[[ Study material, beginning ]]

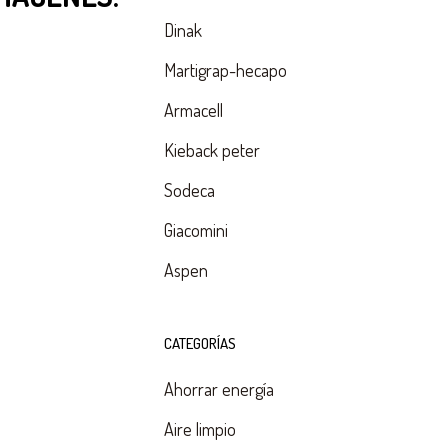
Dinak
Martigrap-hecapo
Armacell
Kieback peter
Sodeca
Giacomini
Aspen
CATEGORÍAS
Ahorrar energía
Aire limpio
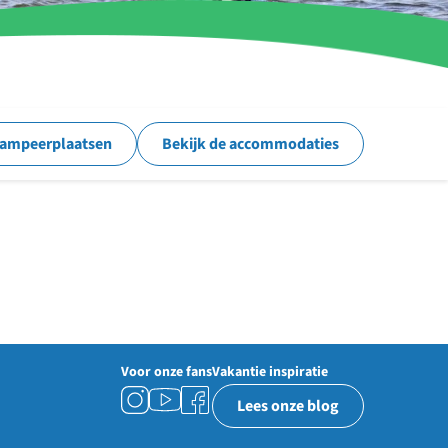
kampeerplaatsen
Bekijk de accommodaties
Voor onze fans
Vakantie inspiratie
Lees onze blog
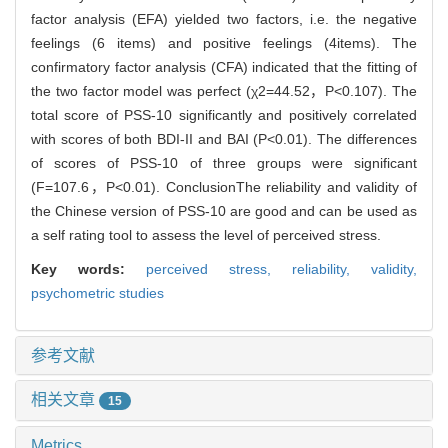
factor analysis (EFA) yielded two factors, i.e. the negative
feelings (6 items) and positive feelings (4items). The
confirmatory factor analysis (CFA) indicated that the fitting of
the two factor model was perfect (χ2=44.52，P<0.107). The
total score of PSS-10 significantly and positively correlated
with scores of both BDI-II and BAI (P<0.01). The differences
of scores of PSS-10 of three groups were significant
(F=107.6，P<0.01). ConclusionThe reliability and validity of
the Chinese version of PSS-10 are good and can be used as
a self rating tool to assess the level of perceived stress.
Key words:
perceived stress,
reliability,
validity,
psychometric studies
参考文献
相关文章
15
Metrics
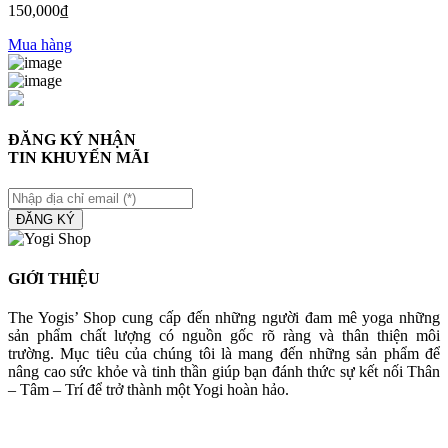
150,000
₫
Mua hàng
ĐĂNG KÝ NHẬN
TIN KHUYẾN MÃI
ĐĂNG KÝ
GIỚI THIỆU
The Yogis’ Shop cung cấp đến những người đam mê yoga những
sản phẩm chất lượng có nguồn gốc rõ ràng và thân thiện môi
trường. Mục tiêu của chúng tôi là mang đến những sản phẩm để
nâng cao sức khỏe và tinh thần giúp bạn đánh thức sự kết nối Thân
– Tâm – Trí để trở thành một Yogi hoàn hảo.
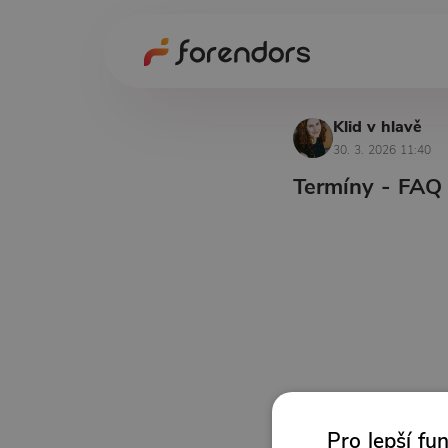
Klid v hlavě
30. 3. 2026 11:40
Termíny - FAQ 
Pro lepší fu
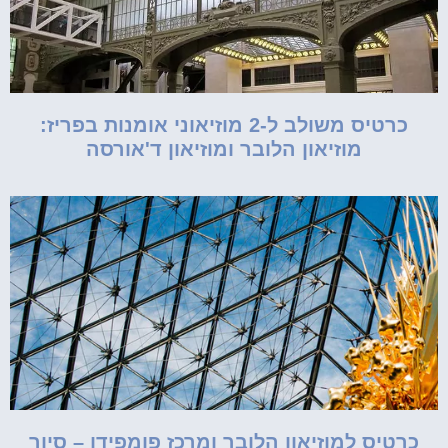
כרטיס משולב ל-2 מוזיאוני אומנות בפריז:
מוזיאון הלובר ומוזיאון ד'אורסה
כרטיס למוזיאון הלובר ומרכז פומפידו – סיור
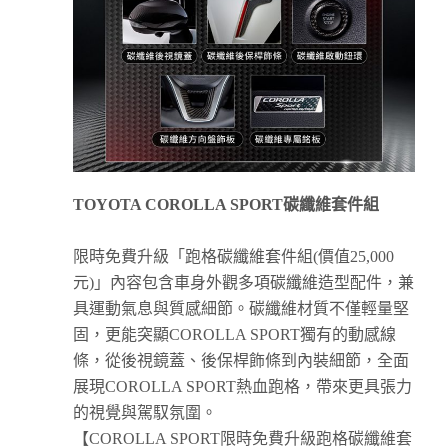
TOYOTA COROLLA SPORT
碳纖維套件組
限時免費升級「跑格碳纖維套件組(價值25,000
元)」內容包含車身外觀多項碳纖維造型配件，兼
具運動氣息與質感細節。碳纖維材質不僅輕量堅
固，更能突顯COROLLA SPORT獨有的動感線
條，從後視鏡蓋、後保桿飾條到內裝細節，全面
展現COROLLA SPORT熱血跑格，帶來更具張力
的視覺與駕馭氛圍。
【COROLLA SPORT限時免費升級跑格碳纖維套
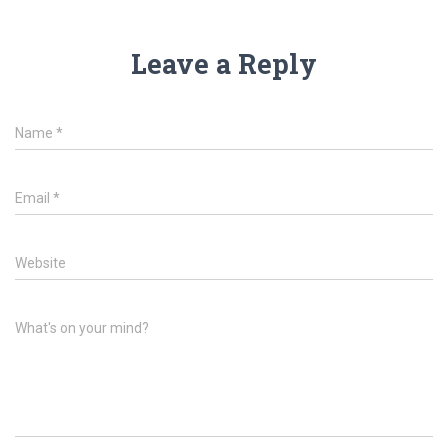
Leave a Reply
Name
*
Email
*
Website
What's on your mind?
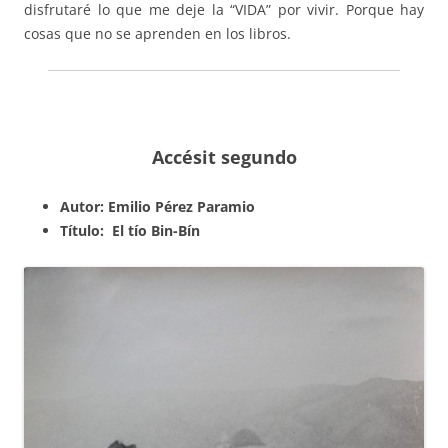
disfrutaré lo que me deje la “VIDA” por vivir. Porque hay
cosas que no se aprenden en los libros.
Accésit segundo
Autor: Emilio Pérez Paramio
Título: El tío Bin-Bín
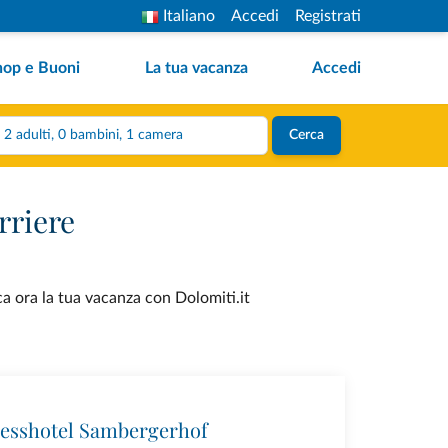
Italiano
Accedi
Registrati
hop e Buoni
La tua vacanza
Accedi
2 adulti, 0 bambini, 1 camera
Cerca
rriere
ca ora la tua vacanza con Dolomiti.it
esshotel Sambergerhof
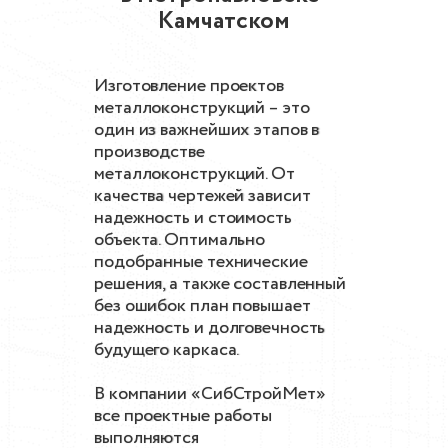
Камчатском
Изготовление проектов
металлоконструкций – это
один из важнейших этапов в
производстве
металлоконструкций. От
качества чертежей зависит
надежность и стоимость
объекта. Оптимально
подобранные технические
решения, а также составленный
без ошибок план повышает
надежность и долговечность
будущего каркаса.
В компании «СибСтройМет»
все проектные работы
выполняются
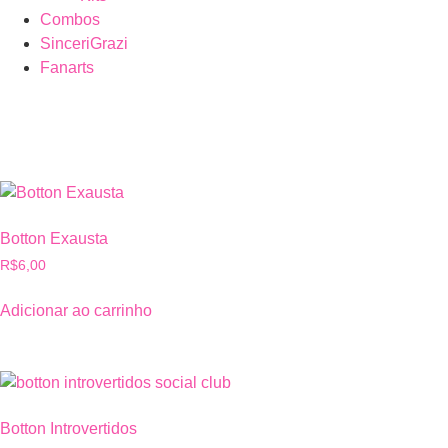
Combos
SinceriGrazi
Fanarts
Botton Exausta
R$
6,00
Adicionar ao carrinho
Botton Introvertidos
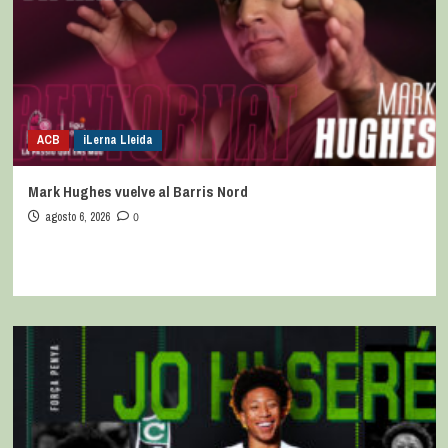
ACB
iLerna Lleida
Mark Hughes vuelve al Barris Nord
agosto 6, 2026
0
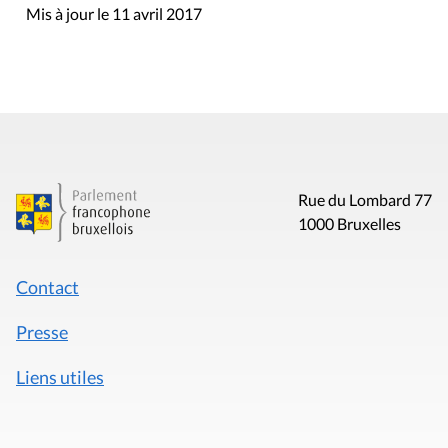
Mis à jour le 11 avril 2017
Rue du Lombard 77
1000 Bruxelles
Contact
Presse
Liens utiles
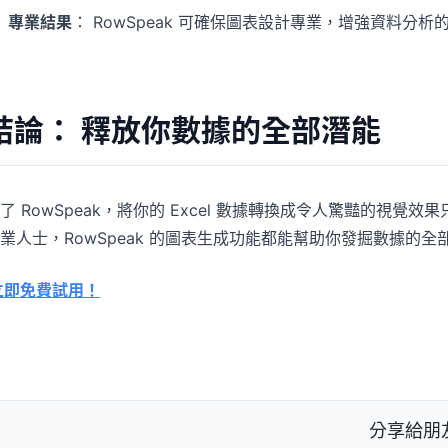
專業結果
： RowSpeak 可確保圖表設計專業，增強資料分
結論： 釋放你數據的全部潛能
了 RowSpeak，將你的 Excel 數據轉換成令人驚豔的視
業人士，RowSpeak 的圖表生成功能都能幫助你發掘數據的
立即免費試用！
分享給朋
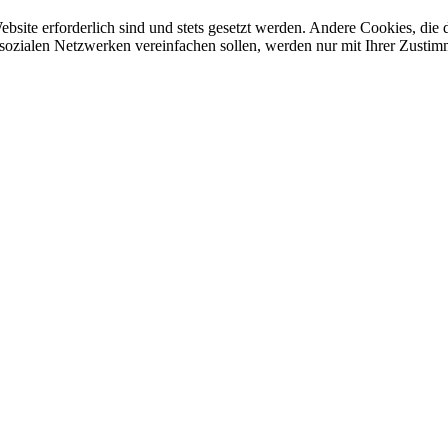
ebsite erforderlich sind und stets gesetzt werden. Andere Cookies, di
sozialen Netzwerken vereinfachen sollen, werden nur mit Ihrer Zustim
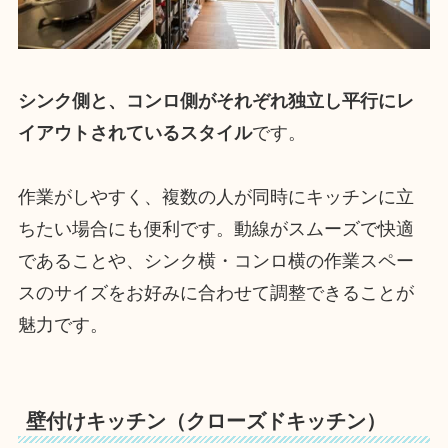
シンク側と、コンロ側がそれぞれ独立し平行にレ
イアウトされているスタイル
です。
作業がしやすく、複数の人が同時にキッチンに立
ちたい場合にも便利です。動線がスムーズで快適
であることや、シンク横・コンロ横の作業スペー
スのサイズをお好みに合わせて調整できることが
魅力です。
壁付けキッチン（クローズドキッチン）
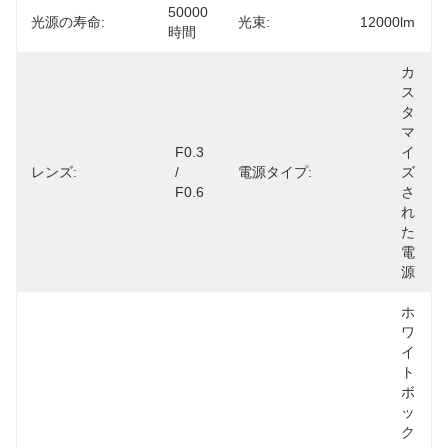
50000
光源の寿命:
光束:
12000lm
時間
カ
ス
タ
マ
F0.3 
イ
レンズ:
/ 
電源タイプ:
ズ
F0.6
さ
れ
た
電
源
ホ
ワ
イ
ト
ボ
ッ
ク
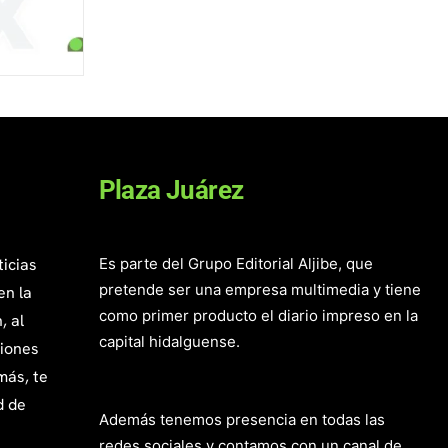
Plaza Juárez
ticias
Es parte del Grupo Editorial Aljibe, que
pretende ser una empresa multimedia y tiene
en la
como primer producto el diario impreso en la
, al
capital hidalguense.
giones
más, te
d de
Además tenemos presencia en todas las
redes sociales y contamos con un canal de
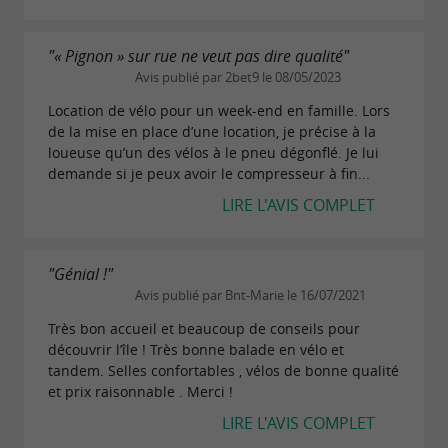
"« Pignon » sur rue ne veut pas dire qualité"
Avis publié par 2bet9 le 08/05/2023
Location de vélo pour un week-end en famille. Lors
de la mise en place d’une location, je précise à la
loueuse qu’un des vélos à le pneu dégonflé. Je lui
demande si je peux avoir le compresseur à fin...
LIRE L'AVIS COMPLET
"Génial !"
Avis publié par Bnt-Marie le 16/07/2021
Très bon accueil et beaucoup de conseils pour
découvrir l’île ! Très bonne balade en vélo et
tandem. Selles confortables , vélos de bonne qualité
et prix raisonnable . Merci !
LIRE L'AVIS COMPLET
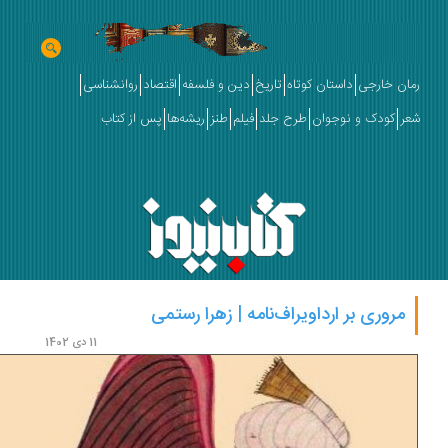
ان خارجی
داستان کوتاه
تاریخ
دین و فلسفه
اقتصاد
روانشناسی
ر
کودک و نوجوان
طرح جلد
فیلم
طنز
ریشه‌ها
پس از کتاب
مروری بر ارداویراف‌نامه | زهرا رستمی
11 دی 1402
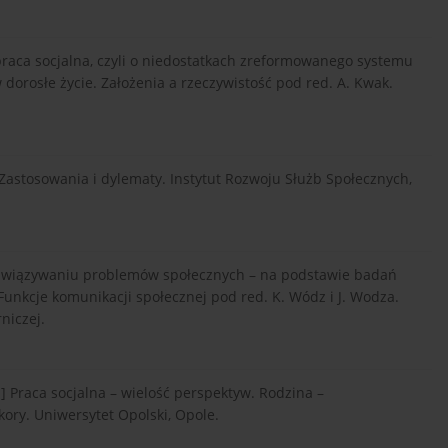
raca socjalna, czyli o niedostatkach zreformowanego systemu
 dorosłe życie. Założenia a rzeczywistość pod red. A. Kwak.
. Zastosowania i dylematy. Instytut Rozwoju Służb Społecznych,
ozwiązywaniu problemów społecznych – na podstawie badań
unkcje komunikacji społecznej pod red. K. Wódz i J. Wodza.
niczej.
 Praca socjalna – wielość perspektyw. Rodzina –
ikory. Uniwersytet Opolski, Opole.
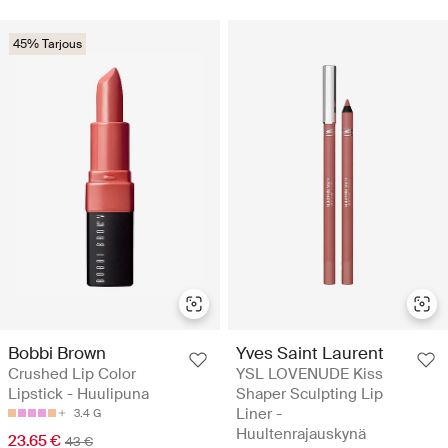
45% Tarjous
Bobbi Brown
Yves Saint Laurent
Crushed Lip Color
YSL LOVENUDE Kiss
Lipstick - Huulipuna
Shaper Sculpting Lip
Liner -
3.4 G
Huultenrajauskynä
23.65 €
43 €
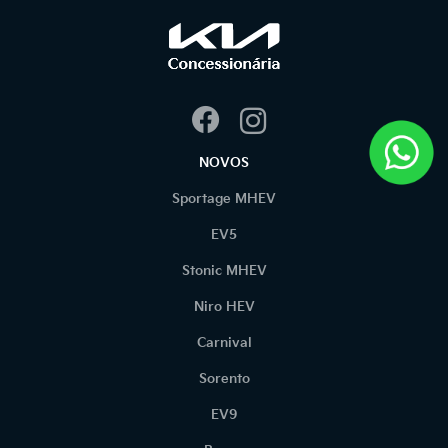
NOVOS
Sportage MHEV
EV5
Stonic MHEV
Niro HEV
Carnival
Sorento
EV9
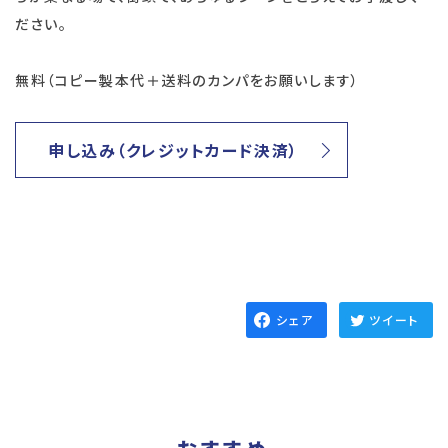
ださい。
無料（コピー製本代＋送料のカンパをお願いします）
申し込み（クレジットカード決済）
シェア
ツイート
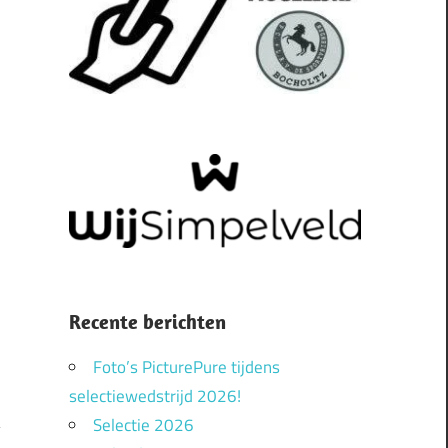
Recente berichten
Foto’s PicturePure tijdens
selectiewedstrijd 2026!
Selectie 2026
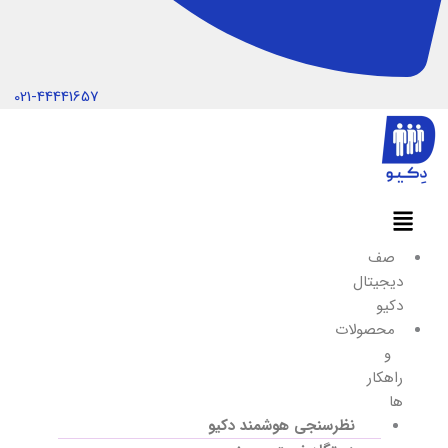
021-44441657
صف
دیجیتال
دکیو
محصولات
و
راهکار
ها
نظرسنجی هوشمند دکیو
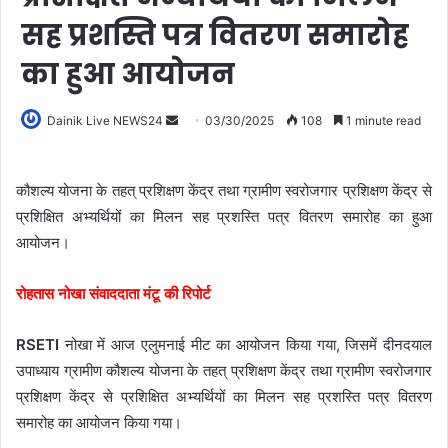
सह प्रशस्ति पत्र वितरण समारोह
का हुआ आयोजन
Dainik Live NEWS24
03/30/2025
108
1 minute read
कौशल्य योजना के तहत् प्रशिक्षण केंद्र तथा ग्रामीण स्वरोजगार प्रशिक्षण केंद्र से
प्रशिक्षित अभ्यर्थियों का मिलन सह प्रशस्ति पत्र वितरण समारोह का हुआ
आयोजन।
रोहतास नोखा संवाददाता मंटू की रिपोर्ट
RSETI
नोखा में आज एलुमनाई मीट का आयोजन किया गया, जिसमें दीनदयाल
उपाध्याय ग्रामीण कौशल्य योजना के तहत् प्रशिक्षण केंद्र तथा ग्रामीण स्वरोजगार
प्रशिक्षण केंद्र से प्रशिक्षित अभ्यर्थियों का मिलन सह प्रशस्ति पत्र वितरण
समारोह का आयोजन किया गया।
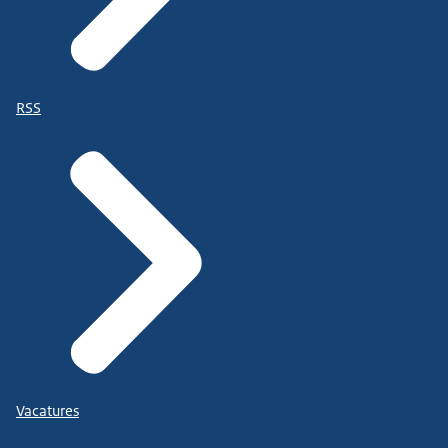
RSS
Vacatures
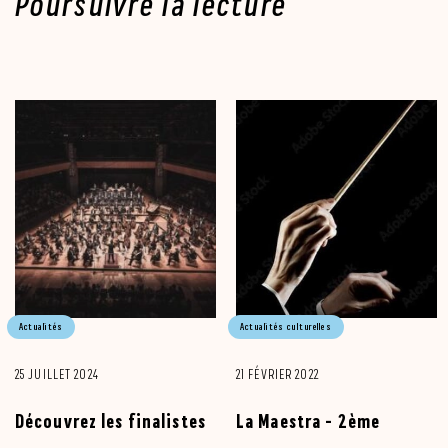
Poursuivre la lecture
Actualités
Actualités culturelles
25 JUILLET 2024
21 FÉVRIER 2022
Découvrez les finalistes
La Maestra - 2ème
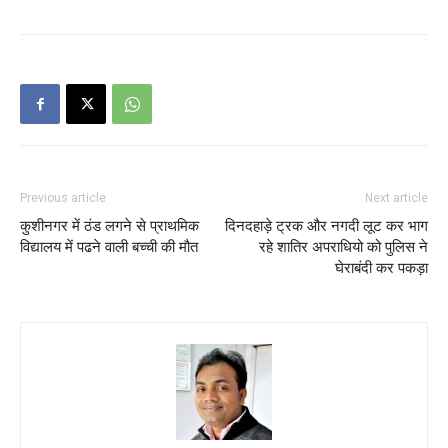
Previous article
Next article
कुशीनगर में ठंड लगने से प्राथमिक
दिनदहाड़े ट्रक और नगदी लूट कर भाग
विद्यालय में पढने वाली बच्ची की मौत
रहे शातिर अपराधियो को पुलिस ने
घेराबंदी कर पकड़ा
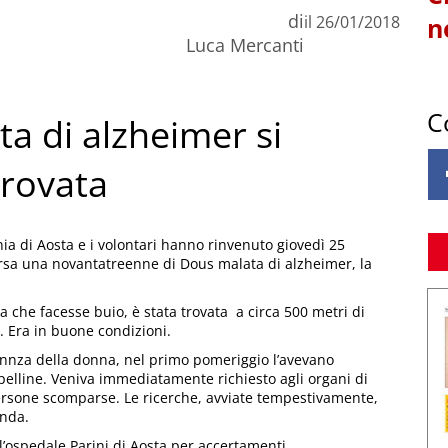
di
il
26/01/2018
n
Luca Mercanti
C
a di alzheimer si
trovata
ia di Aosta e i volontari hanno rinvenuto giovedì 25
rsa una novantatreenne di Dous malata di alzheimer, la
 che facesse buio, è stata trovata a circa 500 metri di
. Era in buone condizioni.
assennza della donna, nel primo pomeriggio l’avevano
lpelline. Veniva immediatamente richiesto agli organi di
 persone scomparse. Le ricerche, avviate tempestivamente,
enda.
l’ospedale Parini di Aosta per accertamenti.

[[ Study material, end ]]

Directions:
Please report the number of lines in the data that include the word "Très", and add no other text.

Output of the exercise:
2